Unfortunately, the public will never know the games that are played.  Who's more impressive than a neurosurgeon?  Right?    If you put a hospitalist on that camera, a hospitalist that sees hundreds of stroke patients a year, people would be asking What is a hospitalist?  Put a neurosurgeon on camera to discuss migraine and  the lay public will hang onto every word.

That's the medical world we live in where image is everything.

She says she spent three days, nine hours a day, getting tests by some of  the best neurologists and cardiologists.  She even saw a migraine specialist.   She made it sound like she was allowed to leave every day and come back as an outpatient.  That's a bit odd, if true,  but not unexpected with a VIP, where rules are often bent to accommodate levels of comfort. 

She says she had a migraine march with her symptoms preceding the event including a headache and some blurry vision.  Serene Branson said she knew exactly what was happening and dropped the microphone immediately after she went off air and then experienced cheek and right arm numbness, which interestingly involves the same side of the brain as the area of Brodmann area 44 for Broca's aphasia.  Left brain involvement equals right sided symptoms. 

She has been ordered a triptan on an as needed basis, which is a standard migraine medication treatment.  She said she's never had a migraine but has had headaches most of her life. 

The neurosurgeon said her MRI was clean.  

What happens next for Serene Branson?  We are being told she doesn't smoke and is not on hormones.  Assuming none of her labs are still waiting to return, she will go on her merry way and hope this doesn't happen again.  

This is a very likely explanation of her symptoms, as I said originally.  I have previously cared for patients who present with a hemiplegia from migraine.  Complex migraine can look exactly like a stroke.   It's just scary for the patient and to be honest, for the physician as well.  Because TIA and complex migraine can look exactly the same and no doctor in the world could ever tell you with one hundred percent certainty that this wasn't a fluke transient stroke finding.  

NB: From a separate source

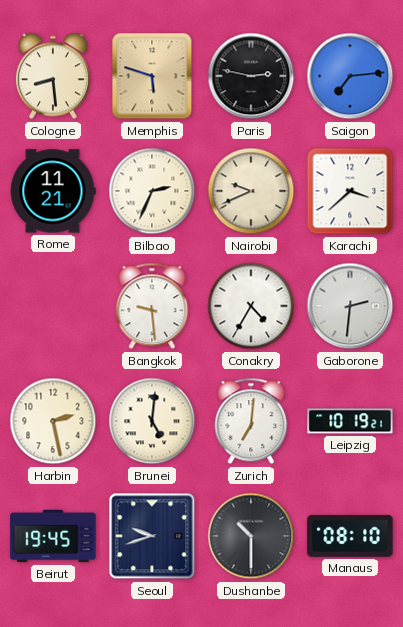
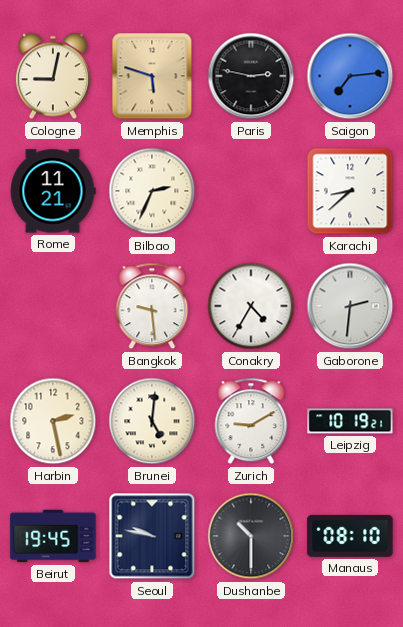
Cologne: 8:29 -> 9:02
Nairobi: 9:41 -> none
Karachi: 3:38 -> 8:38
Zurich: 7:01 -> 9:10
Seoul: 9:42 -> 9:47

As doctors, we just have to do what we do with our workups and tell the patient what we know at that specific point in time.  The diagnosis for Serene Branson is most likely a complex migraine but a TIA cannot be entirely excluded with 100% certainty.  

Then you move on to the next patient and hope you got it right.  Or you ask Watson the supercomputer of the Jeopardy computer vs man video fame if he has any other ideas.